Making of the Mona Lisa hologram
(Nanowerk News) Holograms are often shown in science fiction as life-size, colorful projections. But what looks like the technology of the future is actually the technology of the present, and has now been used to recreate the Mona Lisa.
In the Applied Physics Review (“Deep Learning Assisted Metasurface Design for Megapixel Acoustic Holograms”), researchers from Tianjin University, Beijing Institute of Technology, Rowan University, University of Missouri, Qingdao University, Shijiazhuang Tiedao University, and Beijing Jiaotong University developed an acoustic metasurface-based holography technique that uses deep learning algorithms to generate and iteratively enhance the hologram of the Mona Lisa.
A hologram is an image created by recording and reconstructing the interference patterns of light or sound waves. They provide realistic and immersive visual or auditory experiences and have applications across the entertainment, medical imaging, and communications fields.
Metasurfaces, or two-dimensional materials made up of arrays of small components such as antennas, can greatly assist holographic processes.
“Metasurface-based holograms work by precisely controlling the phase and amplitude of the waves that interact with the metasurface,” said author Yue-Sheng Wang. “As a result, the outgoing wave at each pixel exhibits a specific amplitude and phase, which produces the desired holographic image by virtue of its interference.”
The team wanted to develop a metasurface holography optimization method to improve efficiency and precision. They use deep neural network-based algorithms to fit antenna-like structures within their metasurface. By iteratively reducing the inconsistencies between the original image and the holographic, they altered the metasurface and created a high-quality hologram.
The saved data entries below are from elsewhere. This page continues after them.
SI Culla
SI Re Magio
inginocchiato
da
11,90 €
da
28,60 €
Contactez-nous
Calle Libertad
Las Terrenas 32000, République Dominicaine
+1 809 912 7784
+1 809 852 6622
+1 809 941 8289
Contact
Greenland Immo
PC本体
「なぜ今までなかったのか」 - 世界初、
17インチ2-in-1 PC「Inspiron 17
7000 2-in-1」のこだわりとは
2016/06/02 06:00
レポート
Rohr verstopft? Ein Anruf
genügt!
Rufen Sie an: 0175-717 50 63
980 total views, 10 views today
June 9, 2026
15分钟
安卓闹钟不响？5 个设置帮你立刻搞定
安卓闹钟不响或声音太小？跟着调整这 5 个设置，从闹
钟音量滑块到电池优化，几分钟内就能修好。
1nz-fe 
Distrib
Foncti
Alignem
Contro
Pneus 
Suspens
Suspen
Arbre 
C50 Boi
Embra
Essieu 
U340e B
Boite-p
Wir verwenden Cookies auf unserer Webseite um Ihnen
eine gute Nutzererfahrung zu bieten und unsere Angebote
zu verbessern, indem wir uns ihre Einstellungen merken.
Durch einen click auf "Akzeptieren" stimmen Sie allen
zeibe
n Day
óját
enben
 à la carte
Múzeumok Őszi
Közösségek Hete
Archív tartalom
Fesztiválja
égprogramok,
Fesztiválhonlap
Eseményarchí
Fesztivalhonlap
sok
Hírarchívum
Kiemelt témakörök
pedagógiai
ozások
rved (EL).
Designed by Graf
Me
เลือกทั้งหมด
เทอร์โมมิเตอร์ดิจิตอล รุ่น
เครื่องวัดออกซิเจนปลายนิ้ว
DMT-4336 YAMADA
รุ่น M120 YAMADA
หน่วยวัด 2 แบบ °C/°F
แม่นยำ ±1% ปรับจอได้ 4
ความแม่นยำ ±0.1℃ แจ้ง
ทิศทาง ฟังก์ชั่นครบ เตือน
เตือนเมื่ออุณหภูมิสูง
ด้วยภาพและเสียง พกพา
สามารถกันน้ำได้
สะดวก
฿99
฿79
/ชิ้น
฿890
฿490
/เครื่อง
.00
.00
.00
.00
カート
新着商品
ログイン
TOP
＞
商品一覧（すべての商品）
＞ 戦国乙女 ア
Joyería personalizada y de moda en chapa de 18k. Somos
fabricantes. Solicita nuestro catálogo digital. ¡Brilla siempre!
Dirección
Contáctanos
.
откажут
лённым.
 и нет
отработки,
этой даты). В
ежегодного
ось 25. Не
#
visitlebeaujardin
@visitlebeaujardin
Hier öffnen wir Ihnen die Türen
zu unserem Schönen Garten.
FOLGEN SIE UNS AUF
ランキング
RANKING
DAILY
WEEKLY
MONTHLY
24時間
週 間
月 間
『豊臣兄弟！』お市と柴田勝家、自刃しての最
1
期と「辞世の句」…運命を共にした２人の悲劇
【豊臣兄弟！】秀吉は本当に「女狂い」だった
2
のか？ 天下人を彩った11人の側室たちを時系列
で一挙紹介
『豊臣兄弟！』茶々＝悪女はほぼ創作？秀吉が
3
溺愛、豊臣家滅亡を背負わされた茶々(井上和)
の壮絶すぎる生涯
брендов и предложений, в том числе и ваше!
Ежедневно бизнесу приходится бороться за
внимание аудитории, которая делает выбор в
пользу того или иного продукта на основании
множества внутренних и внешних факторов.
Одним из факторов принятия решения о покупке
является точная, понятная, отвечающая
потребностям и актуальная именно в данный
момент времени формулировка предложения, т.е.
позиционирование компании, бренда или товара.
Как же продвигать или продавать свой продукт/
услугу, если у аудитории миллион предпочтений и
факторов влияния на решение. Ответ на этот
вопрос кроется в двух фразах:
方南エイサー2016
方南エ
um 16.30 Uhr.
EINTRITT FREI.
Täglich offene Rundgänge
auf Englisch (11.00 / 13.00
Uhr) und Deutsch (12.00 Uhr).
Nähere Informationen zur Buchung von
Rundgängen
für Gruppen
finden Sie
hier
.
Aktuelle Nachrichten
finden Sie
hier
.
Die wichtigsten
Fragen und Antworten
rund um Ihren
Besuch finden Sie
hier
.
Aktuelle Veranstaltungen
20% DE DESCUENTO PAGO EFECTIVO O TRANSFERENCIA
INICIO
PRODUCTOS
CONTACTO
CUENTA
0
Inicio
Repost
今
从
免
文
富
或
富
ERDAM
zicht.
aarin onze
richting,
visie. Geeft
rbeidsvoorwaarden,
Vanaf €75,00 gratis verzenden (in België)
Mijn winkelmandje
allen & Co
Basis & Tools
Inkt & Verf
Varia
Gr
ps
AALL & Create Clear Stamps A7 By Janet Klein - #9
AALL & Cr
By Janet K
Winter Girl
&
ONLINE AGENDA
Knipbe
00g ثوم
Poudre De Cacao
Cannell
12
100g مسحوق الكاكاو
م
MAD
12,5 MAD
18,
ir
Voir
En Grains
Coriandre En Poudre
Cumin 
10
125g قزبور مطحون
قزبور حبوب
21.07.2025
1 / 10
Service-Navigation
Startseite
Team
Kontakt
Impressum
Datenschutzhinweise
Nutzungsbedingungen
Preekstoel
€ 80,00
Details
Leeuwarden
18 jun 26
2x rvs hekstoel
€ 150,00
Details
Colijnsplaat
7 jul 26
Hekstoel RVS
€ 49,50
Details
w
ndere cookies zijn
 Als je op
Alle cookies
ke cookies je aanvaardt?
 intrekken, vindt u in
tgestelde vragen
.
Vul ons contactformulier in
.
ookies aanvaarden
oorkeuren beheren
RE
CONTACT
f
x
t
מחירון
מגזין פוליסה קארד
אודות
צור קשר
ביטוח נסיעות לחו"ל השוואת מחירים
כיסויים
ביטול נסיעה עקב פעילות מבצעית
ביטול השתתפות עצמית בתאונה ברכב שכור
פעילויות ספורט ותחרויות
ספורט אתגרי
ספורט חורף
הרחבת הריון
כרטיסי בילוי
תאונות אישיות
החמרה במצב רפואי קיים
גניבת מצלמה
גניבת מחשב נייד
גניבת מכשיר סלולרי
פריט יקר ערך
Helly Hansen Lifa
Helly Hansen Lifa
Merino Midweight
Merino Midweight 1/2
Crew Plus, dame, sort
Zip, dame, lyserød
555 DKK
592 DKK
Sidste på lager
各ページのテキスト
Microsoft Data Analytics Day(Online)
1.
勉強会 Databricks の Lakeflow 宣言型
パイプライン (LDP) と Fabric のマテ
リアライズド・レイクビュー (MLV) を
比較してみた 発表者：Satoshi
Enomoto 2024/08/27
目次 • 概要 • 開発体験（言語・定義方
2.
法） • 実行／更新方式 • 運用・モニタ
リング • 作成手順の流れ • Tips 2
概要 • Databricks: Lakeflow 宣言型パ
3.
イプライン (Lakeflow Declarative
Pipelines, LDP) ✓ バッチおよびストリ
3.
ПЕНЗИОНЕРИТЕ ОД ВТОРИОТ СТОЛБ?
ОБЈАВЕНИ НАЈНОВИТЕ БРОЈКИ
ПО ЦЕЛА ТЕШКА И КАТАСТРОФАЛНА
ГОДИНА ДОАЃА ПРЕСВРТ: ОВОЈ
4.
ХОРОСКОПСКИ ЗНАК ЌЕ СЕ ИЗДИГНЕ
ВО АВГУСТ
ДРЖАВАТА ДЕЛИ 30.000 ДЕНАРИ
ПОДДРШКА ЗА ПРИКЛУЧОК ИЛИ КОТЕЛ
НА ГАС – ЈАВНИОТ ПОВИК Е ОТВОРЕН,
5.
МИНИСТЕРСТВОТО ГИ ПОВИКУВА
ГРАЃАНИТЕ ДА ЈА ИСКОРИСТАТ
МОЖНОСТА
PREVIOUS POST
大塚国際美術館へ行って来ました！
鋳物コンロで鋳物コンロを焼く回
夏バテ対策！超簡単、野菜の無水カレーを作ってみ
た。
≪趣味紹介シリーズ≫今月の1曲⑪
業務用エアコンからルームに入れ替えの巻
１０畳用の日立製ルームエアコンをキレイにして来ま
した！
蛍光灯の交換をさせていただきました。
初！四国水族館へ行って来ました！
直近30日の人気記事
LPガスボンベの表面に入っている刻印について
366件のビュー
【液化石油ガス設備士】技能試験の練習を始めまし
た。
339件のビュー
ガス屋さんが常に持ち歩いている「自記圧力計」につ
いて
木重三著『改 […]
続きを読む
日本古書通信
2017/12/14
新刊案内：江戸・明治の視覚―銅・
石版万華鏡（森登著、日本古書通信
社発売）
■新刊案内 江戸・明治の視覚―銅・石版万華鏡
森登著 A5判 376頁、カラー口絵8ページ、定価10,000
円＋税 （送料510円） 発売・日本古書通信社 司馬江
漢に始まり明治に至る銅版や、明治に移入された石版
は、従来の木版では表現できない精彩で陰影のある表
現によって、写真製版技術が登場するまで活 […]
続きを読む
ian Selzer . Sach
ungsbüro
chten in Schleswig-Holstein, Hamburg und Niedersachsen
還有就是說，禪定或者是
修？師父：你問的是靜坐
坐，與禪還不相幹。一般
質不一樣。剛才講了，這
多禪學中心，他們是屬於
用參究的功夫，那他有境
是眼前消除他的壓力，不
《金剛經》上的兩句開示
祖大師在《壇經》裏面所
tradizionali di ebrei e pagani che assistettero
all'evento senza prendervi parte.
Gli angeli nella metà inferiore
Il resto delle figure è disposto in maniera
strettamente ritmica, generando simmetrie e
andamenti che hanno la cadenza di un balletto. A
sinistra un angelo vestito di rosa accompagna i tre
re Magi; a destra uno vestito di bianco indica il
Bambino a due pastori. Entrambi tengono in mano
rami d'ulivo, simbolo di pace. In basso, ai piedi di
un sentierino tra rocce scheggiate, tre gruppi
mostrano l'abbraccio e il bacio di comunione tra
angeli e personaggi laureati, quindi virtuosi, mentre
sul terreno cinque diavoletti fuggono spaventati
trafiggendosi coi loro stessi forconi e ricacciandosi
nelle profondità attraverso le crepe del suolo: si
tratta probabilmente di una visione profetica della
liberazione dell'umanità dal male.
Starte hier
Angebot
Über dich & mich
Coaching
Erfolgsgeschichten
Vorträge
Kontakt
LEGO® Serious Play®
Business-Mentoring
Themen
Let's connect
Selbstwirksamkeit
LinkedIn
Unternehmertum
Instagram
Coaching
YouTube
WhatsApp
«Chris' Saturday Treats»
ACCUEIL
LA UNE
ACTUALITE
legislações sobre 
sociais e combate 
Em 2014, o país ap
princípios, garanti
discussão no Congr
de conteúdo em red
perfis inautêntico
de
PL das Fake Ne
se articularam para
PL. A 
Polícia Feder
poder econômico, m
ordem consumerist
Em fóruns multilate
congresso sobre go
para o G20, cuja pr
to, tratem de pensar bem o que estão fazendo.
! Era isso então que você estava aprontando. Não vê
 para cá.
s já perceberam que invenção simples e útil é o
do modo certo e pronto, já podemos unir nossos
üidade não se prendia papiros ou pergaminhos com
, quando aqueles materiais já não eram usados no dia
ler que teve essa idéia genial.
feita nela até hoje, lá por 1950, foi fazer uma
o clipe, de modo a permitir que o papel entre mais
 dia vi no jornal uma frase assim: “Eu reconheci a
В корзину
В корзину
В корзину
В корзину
“We chose to recreate the Mona Lisa as a proof of concept,” said Wang. “It’s so famous that almost everyone knows about it. It is filled with countless smooth and delicate layered transitions, which enhances the softness, blurriness and mystery of the painting. So it’s a great way to demonstrate the effectiveness of our method.”
The holographic method succeeded in reconstructing the Mona Lisa, and in even more detail, her left eye. While the Mona Lisa hologram is two-dimensional, the technique can be extended to create three-dimensional images as well.
“The precise control of sound waves offered by our holography method is essential for advancing non-invasive medical therapies, effective noise control, and optimizing acoustic environments such as concert halls,” said Wang. “This upgrade has the potential to improve quality of life and various applications of the technology.”
The authors believe their technique could revolutionize the field of holography. They plan to find ways to generalize it, make it compatible with 3D printing, and reduce training time.